• **Problem requirements**: Lines holding the string "incident" are the ones to copy; find them all in the data.

• **Records provided**:

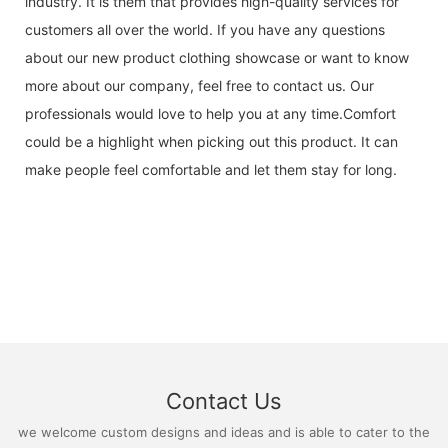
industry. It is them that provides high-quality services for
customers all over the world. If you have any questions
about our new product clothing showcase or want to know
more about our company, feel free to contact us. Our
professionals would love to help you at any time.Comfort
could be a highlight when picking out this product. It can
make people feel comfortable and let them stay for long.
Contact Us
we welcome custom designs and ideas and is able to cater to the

---

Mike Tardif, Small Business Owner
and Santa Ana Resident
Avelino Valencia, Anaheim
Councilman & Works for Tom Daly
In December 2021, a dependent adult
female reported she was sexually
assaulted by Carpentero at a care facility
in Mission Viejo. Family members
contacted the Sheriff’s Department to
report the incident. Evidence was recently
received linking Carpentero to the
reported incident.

==

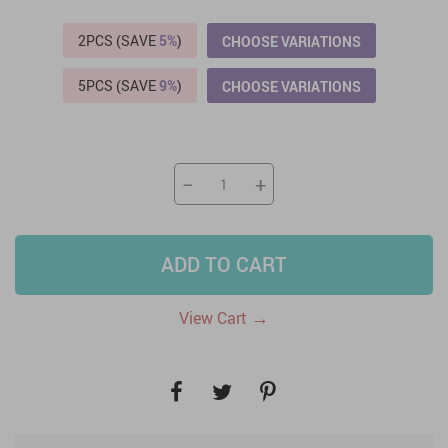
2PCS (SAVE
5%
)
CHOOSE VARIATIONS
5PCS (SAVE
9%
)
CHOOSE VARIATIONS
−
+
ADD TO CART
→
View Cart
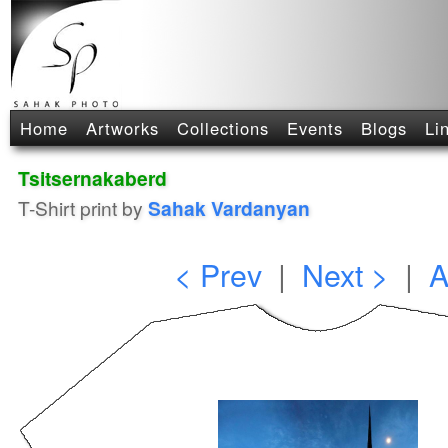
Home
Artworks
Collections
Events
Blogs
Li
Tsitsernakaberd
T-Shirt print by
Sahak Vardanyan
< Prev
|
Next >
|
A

• **Response for this exercise**:
report the incident. Evidence was recently
reported incident.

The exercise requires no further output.